"""

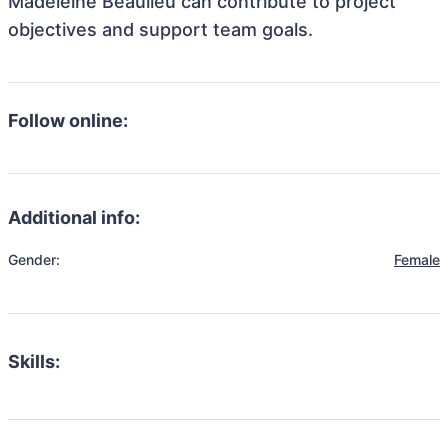
Madeleine Beaulieu can contribute to project
objectives and support team goals.
Follow online:
Additional info:
Gender:
Female
Skills:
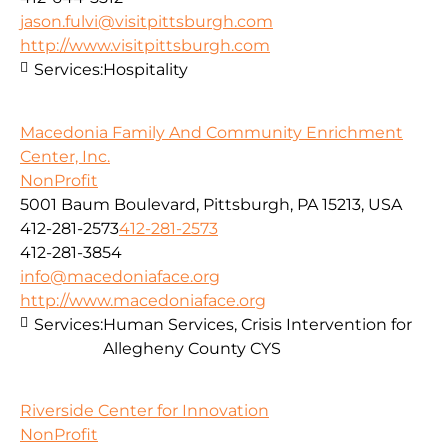
jason.fulvi@visitpittsburgh.com
http://www.visitpittsburgh.com
Services:
Hospitality
Macedonia Family And Community Enrichment
Center, Inc.
NonProfit
5001 Baum Boulevard, Pittsburgh, PA 15213, USA
412-281-2573
412-281-2573
412-281-3854
info@macedoniaface.org
http://www.macedoniaface.org
Services:
Human Services, Crisis Intervention for
Allegheny County CYS
Riverside Center for Innovation
NonProfit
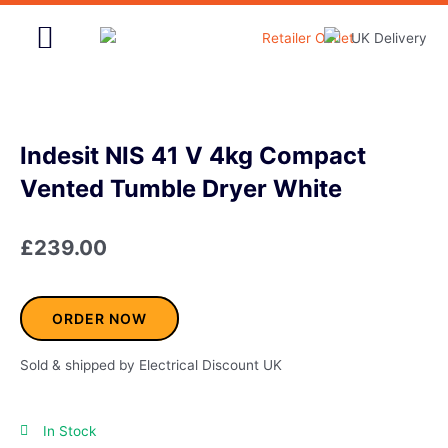
Skip
to
content
Home & Garden
Indesit NIS 41 V 4kg Compact
Vented Tumble Dryer White
£
239.00
ORDER NOW
Sold & shipped by Electrical Discount UK
In Stock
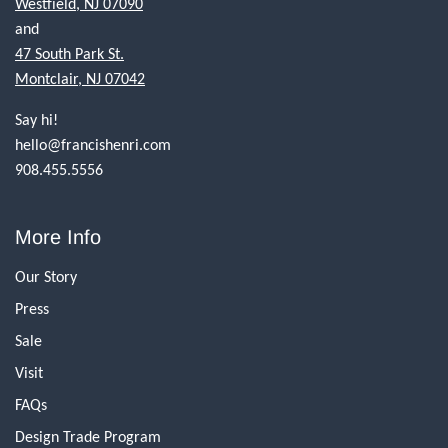
Westfield, NJ 07090
and
47 South Park St.
Montclair, NJ 07042
Say hi!
hello@francishenri.com
908.455.5556
More Info
Our Story
Press
Sale
Visit
FAQs
Design Trade Program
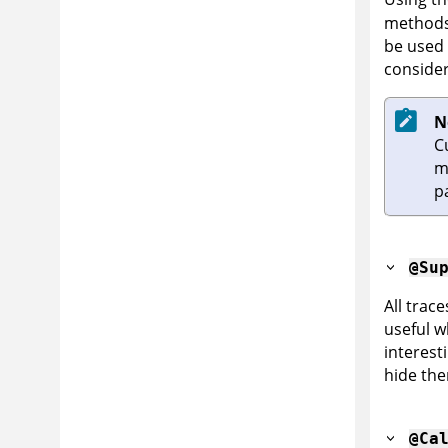
methods 
be used 
consider
N
C
m
p
@Su
All trac
useful w
interest
hide the
@Ca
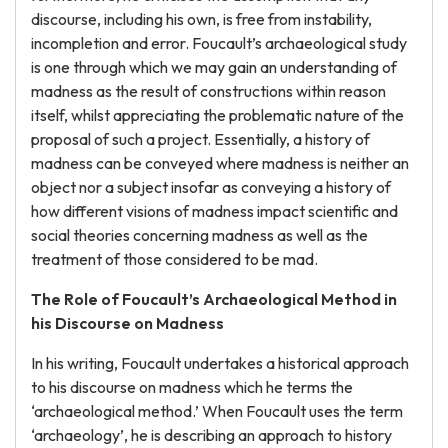
discourse, including his own, is free from instability,
incompletion and error. Foucault’s archaeological study
is one through which we may gain an understanding of
madness as the result of constructions within reason
itself, whilst appreciating the problematic nature of the
proposal of such a project. Essentially, a history of
madness can be conveyed where madness is neither an
object nor a subject insofar as conveying a history of
how different visions of madness impact scientific and
social theories concerning madness as well as the
treatment of those considered to be mad.
The Role of Foucault’s Archaeological Method in
his Discourse on Madness
In his writing, Foucault undertakes a historical approach
to his discourse on madness which he terms the
‘archaeological method.’ When Foucault uses the term
‘archaeology’, he is describing an approach to history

"""

PROBLEM
Show all lines above holding "which".

RESULT
is one through which we may gain an understanding of
to his discourse on madness which he terms the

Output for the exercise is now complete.